===== Extracted entries =====

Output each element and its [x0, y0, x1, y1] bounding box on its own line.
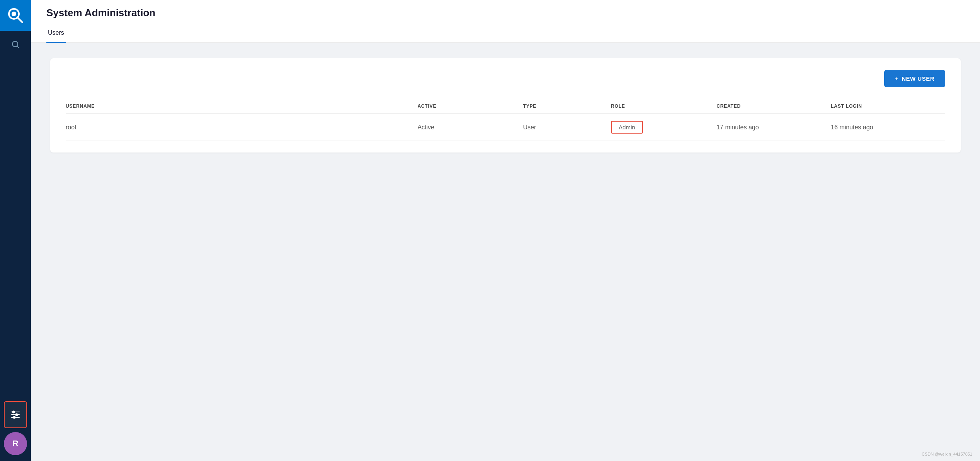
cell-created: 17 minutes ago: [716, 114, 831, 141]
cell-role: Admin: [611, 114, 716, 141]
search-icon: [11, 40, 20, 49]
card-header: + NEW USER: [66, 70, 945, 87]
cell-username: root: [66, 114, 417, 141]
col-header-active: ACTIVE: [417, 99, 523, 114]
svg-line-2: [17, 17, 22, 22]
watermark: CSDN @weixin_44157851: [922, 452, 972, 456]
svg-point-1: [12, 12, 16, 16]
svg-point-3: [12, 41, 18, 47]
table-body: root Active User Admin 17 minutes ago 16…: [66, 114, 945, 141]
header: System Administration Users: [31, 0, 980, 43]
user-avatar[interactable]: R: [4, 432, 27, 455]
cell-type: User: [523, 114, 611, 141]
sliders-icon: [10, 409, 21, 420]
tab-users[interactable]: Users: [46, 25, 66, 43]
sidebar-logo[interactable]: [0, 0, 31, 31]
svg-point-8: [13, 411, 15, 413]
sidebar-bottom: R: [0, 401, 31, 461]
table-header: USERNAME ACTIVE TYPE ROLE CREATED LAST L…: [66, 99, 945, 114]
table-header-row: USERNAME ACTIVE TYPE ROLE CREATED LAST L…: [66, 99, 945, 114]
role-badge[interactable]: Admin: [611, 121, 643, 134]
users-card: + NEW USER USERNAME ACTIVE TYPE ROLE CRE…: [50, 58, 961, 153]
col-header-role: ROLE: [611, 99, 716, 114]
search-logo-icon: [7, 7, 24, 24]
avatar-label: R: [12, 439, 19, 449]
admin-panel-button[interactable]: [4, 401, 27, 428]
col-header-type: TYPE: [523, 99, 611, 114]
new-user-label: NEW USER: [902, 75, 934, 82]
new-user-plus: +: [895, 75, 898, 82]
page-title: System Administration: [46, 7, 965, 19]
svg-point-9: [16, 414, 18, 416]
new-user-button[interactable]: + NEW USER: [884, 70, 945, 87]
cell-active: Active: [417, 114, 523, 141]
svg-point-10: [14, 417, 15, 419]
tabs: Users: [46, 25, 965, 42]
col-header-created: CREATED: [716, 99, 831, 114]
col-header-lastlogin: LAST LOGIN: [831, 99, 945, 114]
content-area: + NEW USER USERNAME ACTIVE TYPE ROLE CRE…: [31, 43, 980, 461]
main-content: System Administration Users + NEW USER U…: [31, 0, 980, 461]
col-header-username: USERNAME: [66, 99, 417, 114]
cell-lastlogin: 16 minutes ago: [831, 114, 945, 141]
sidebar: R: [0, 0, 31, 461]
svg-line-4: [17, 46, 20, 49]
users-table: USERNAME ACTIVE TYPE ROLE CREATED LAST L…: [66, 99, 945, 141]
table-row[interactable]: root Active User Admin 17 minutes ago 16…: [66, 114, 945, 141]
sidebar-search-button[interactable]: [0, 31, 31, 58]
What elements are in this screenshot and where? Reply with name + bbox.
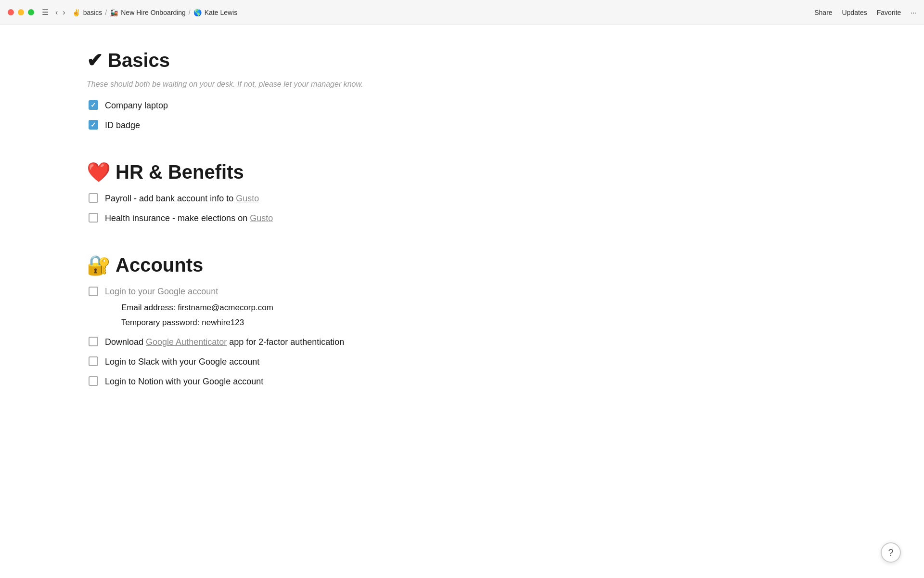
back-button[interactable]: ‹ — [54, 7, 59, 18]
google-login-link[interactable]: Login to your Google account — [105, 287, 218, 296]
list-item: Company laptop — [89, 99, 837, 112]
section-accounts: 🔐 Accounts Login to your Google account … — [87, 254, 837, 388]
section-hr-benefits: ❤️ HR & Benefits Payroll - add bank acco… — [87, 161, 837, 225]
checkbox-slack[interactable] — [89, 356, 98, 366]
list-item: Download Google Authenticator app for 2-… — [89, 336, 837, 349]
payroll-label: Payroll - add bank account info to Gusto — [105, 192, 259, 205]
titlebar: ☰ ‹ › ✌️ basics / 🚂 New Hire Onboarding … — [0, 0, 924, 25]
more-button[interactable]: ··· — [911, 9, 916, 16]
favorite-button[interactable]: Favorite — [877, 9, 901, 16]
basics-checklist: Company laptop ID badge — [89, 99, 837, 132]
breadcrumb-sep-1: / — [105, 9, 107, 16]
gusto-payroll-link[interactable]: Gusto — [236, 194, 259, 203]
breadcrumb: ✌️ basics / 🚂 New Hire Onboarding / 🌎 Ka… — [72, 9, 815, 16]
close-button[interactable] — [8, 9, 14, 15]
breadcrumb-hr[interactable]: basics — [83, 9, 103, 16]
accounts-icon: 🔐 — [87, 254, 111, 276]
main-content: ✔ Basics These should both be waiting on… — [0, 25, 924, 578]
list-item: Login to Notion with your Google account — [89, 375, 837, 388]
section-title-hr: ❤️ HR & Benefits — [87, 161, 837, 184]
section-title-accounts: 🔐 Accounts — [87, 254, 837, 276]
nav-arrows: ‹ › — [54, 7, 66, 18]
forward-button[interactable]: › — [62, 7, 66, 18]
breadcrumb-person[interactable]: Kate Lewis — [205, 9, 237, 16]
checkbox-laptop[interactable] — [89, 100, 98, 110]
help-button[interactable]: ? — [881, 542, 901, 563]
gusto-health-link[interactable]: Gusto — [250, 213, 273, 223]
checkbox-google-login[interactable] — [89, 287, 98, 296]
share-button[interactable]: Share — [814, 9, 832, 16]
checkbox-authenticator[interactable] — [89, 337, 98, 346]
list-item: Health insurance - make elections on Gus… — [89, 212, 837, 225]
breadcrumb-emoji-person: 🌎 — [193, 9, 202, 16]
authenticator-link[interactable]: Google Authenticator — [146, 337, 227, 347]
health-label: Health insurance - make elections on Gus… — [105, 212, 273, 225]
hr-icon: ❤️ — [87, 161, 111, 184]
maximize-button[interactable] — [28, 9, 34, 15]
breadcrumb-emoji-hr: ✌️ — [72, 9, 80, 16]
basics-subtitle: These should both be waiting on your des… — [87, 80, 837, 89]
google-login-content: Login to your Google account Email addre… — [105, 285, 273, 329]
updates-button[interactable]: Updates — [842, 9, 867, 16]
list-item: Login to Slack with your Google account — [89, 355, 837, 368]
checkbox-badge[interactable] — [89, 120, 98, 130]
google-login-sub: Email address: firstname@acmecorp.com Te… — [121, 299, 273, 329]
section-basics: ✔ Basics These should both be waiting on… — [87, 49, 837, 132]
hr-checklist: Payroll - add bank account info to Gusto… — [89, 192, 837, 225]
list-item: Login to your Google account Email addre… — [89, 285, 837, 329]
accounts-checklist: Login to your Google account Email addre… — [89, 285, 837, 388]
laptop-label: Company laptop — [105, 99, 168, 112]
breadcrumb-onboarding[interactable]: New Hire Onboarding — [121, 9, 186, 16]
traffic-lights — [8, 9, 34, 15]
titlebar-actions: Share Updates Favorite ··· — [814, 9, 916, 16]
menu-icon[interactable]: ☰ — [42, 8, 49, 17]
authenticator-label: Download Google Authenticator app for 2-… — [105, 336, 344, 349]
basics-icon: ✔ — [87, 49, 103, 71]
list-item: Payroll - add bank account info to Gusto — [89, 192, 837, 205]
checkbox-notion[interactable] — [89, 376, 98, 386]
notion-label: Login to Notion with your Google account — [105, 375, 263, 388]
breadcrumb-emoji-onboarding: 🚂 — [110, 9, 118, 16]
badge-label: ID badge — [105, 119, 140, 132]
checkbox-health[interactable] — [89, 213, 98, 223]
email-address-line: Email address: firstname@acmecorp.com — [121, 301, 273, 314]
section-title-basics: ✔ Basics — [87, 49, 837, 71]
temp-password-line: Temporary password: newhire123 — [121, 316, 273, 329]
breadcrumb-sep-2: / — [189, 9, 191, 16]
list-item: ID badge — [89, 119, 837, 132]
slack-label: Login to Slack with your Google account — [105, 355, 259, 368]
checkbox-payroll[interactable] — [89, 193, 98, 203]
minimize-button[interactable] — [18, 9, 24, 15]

=====

Copy every record exactly; no pictures.

Output each element and its [x0, y0, x1, y1] bounding box on its own line.
cell-created: 17 minutes ago: [716, 114, 831, 141]
cell-role: Admin: [611, 114, 716, 141]
search-icon: [11, 40, 20, 49]
card-header: + NEW USER: [66, 70, 945, 87]
cell-username: root: [66, 114, 417, 141]
col-header-active: ACTIVE: [417, 99, 523, 114]
svg-line-2: [17, 17, 22, 22]
watermark: CSDN @weixin_44157851: [922, 452, 972, 456]
svg-point-1: [12, 12, 16, 16]
svg-point-3: [12, 41, 18, 47]
table-body: root Active User Admin 17 minutes ago 16…: [66, 114, 945, 141]
header: System Administration Users: [31, 0, 980, 43]
user-avatar[interactable]: R: [4, 432, 27, 455]
cell-type: User: [523, 114, 611, 141]
sliders-icon: [10, 409, 21, 420]
tab-users[interactable]: Users: [46, 25, 66, 43]
sidebar-logo[interactable]: [0, 0, 31, 31]
svg-point-8: [13, 411, 15, 413]
sidebar-bottom: R: [0, 401, 31, 461]
table-header: USERNAME ACTIVE TYPE ROLE CREATED LAST L…: [66, 99, 945, 114]
table-header-row: USERNAME ACTIVE TYPE ROLE CREATED LAST L…: [66, 99, 945, 114]
role-badge[interactable]: Admin: [611, 121, 643, 134]
users-card: + NEW USER USERNAME ACTIVE TYPE ROLE CRE…: [50, 58, 961, 153]
col-header-role: ROLE: [611, 99, 716, 114]
search-logo-icon: [7, 7, 24, 24]
avatar-label: R: [12, 439, 19, 449]
admin-panel-button[interactable]: [4, 401, 27, 428]
col-header-type: TYPE: [523, 99, 611, 114]
new-user-label: NEW USER: [902, 75, 934, 82]
new-user-plus: +: [895, 75, 898, 82]
page-title: System Administration: [46, 7, 965, 19]
svg-point-9: [16, 414, 18, 416]
new-user-button[interactable]: + NEW USER: [884, 70, 945, 87]
cell-active: Active: [417, 114, 523, 141]
svg-point-10: [14, 417, 15, 419]
tabs: Users: [46, 25, 965, 42]
col-header-created: CREATED: [716, 99, 831, 114]
col-header-lastlogin: LAST LOGIN: [831, 99, 945, 114]
content-area: + NEW USER USERNAME ACTIVE TYPE ROLE CRE…: [31, 43, 980, 461]
main-content: System Administration Users + NEW USER U…: [31, 0, 980, 461]
col-header-username: USERNAME: [66, 99, 417, 114]
cell-lastlogin: 16 minutes ago: [831, 114, 945, 141]
sidebar: R: [0, 0, 31, 461]
svg-line-4: [17, 46, 20, 49]
users-table: USERNAME ACTIVE TYPE ROLE CREATED LAST L…: [66, 99, 945, 141]
table-row[interactable]: root Active User Admin 17 minutes ago 16…: [66, 114, 945, 141]
sidebar-search-button[interactable]: [0, 31, 31, 58]
What elements are in this screenshot and where? Reply with name + bbox.
back-button[interactable]: ‹ — [54, 7, 59, 18]
google-login-link[interactable]: Login to your Google account — [105, 287, 218, 296]
list-item: Company laptop — [89, 99, 837, 112]
section-accounts: 🔐 Accounts Login to your Google account … — [87, 254, 837, 388]
section-hr-benefits: ❤️ HR & Benefits Payroll - add bank acco… — [87, 161, 837, 225]
checkbox-slack[interactable] — [89, 356, 98, 366]
list-item: Download Google Authenticator app for 2-… — [89, 336, 837, 349]
payroll-label: Payroll - add bank account info to Gusto — [105, 192, 259, 205]
titlebar: ☰ ‹ › ✌️ basics / 🚂 New Hire Onboarding … — [0, 0, 924, 25]
more-button[interactable]: ··· — [911, 9, 916, 16]
favorite-button[interactable]: Favorite — [877, 9, 901, 16]
basics-checklist: Company laptop ID badge — [89, 99, 837, 132]
breadcrumb-sep-1: / — [105, 9, 107, 16]
gusto-payroll-link[interactable]: Gusto — [236, 194, 259, 203]
breadcrumb: ✌️ basics / 🚂 New Hire Onboarding / 🌎 Ka… — [72, 9, 815, 16]
close-button[interactable] — [8, 9, 14, 15]
breadcrumb-hr[interactable]: basics — [83, 9, 103, 16]
accounts-icon: 🔐 — [87, 254, 111, 276]
main-content: ✔ Basics These should both be waiting on… — [0, 25, 924, 578]
list-item: Login to Notion with your Google account — [89, 375, 837, 388]
section-title-hr: ❤️ HR & Benefits — [87, 161, 837, 184]
section-title-accounts: 🔐 Accounts — [87, 254, 837, 276]
nav-arrows: ‹ › — [54, 7, 66, 18]
forward-button[interactable]: › — [62, 7, 66, 18]
breadcrumb-person[interactable]: Kate Lewis — [205, 9, 237, 16]
checkbox-laptop[interactable] — [89, 100, 98, 110]
help-button[interactable]: ? — [881, 542, 901, 563]
gusto-health-link[interactable]: Gusto — [250, 213, 273, 223]
checkbox-google-login[interactable] — [89, 287, 98, 296]
share-button[interactable]: Share — [814, 9, 832, 16]
checkbox-authenticator[interactable] — [89, 337, 98, 346]
list-item: Health insurance - make elections on Gus… — [89, 212, 837, 225]
breadcrumb-emoji-person: 🌎 — [193, 9, 202, 16]
authenticator-link[interactable]: Google Authenticator — [146, 337, 227, 347]
health-label: Health insurance - make elections on Gus… — [105, 212, 273, 225]
hr-icon: ❤️ — [87, 161, 111, 184]
maximize-button[interactable] — [28, 9, 34, 15]
breadcrumb-emoji-hr: ✌️ — [72, 9, 80, 16]
basics-subtitle: These should both be waiting on your des… — [87, 80, 837, 89]
google-login-content: Login to your Google account Email addre… — [105, 285, 273, 329]
updates-button[interactable]: Updates — [842, 9, 867, 16]
list-item: Login to Slack with your Google account — [89, 355, 837, 368]
checkbox-badge[interactable] — [89, 120, 98, 130]
google-login-sub: Email address: firstname@acmecorp.com Te… — [121, 299, 273, 329]
section-basics: ✔ Basics These should both be waiting on… — [87, 49, 837, 132]
hr-checklist: Payroll - add bank account info to Gusto… — [89, 192, 837, 225]
list-item: Login to your Google account Email addre… — [89, 285, 837, 329]
accounts-checklist: Login to your Google account Email addre… — [89, 285, 837, 388]
laptop-label: Company laptop — [105, 99, 168, 112]
breadcrumb-onboarding[interactable]: New Hire Onboarding — [121, 9, 186, 16]
traffic-lights — [8, 9, 34, 15]
titlebar-actions: Share Updates Favorite ··· — [814, 9, 916, 16]
menu-icon[interactable]: ☰ — [42, 8, 49, 17]
authenticator-label: Download Google Authenticator app for 2-… — [105, 336, 344, 349]
basics-icon: ✔ — [87, 49, 103, 71]
list-item: Payroll - add bank account info to Gusto — [89, 192, 837, 205]
checkbox-notion[interactable] — [89, 376, 98, 386]
notion-label: Login to Notion with your Google account — [105, 375, 263, 388]
breadcrumb-emoji-onboarding: 🚂 — [110, 9, 118, 16]
badge-label: ID badge — [105, 119, 140, 132]
checkbox-health[interactable] — [89, 213, 98, 223]
email-address-line: Email address: firstname@acmecorp.com — [121, 301, 273, 314]
section-title-basics: ✔ Basics — [87, 49, 837, 71]
temp-password-line: Temporary password: newhire123 — [121, 316, 273, 329]
breadcrumb-sep-2: / — [189, 9, 191, 16]
list-item: ID badge — [89, 119, 837, 132]
slack-label: Login to Slack with your Google account — [105, 355, 259, 368]
checkbox-payroll[interactable] — [89, 193, 98, 203]
minimize-button[interactable] — [18, 9, 24, 15]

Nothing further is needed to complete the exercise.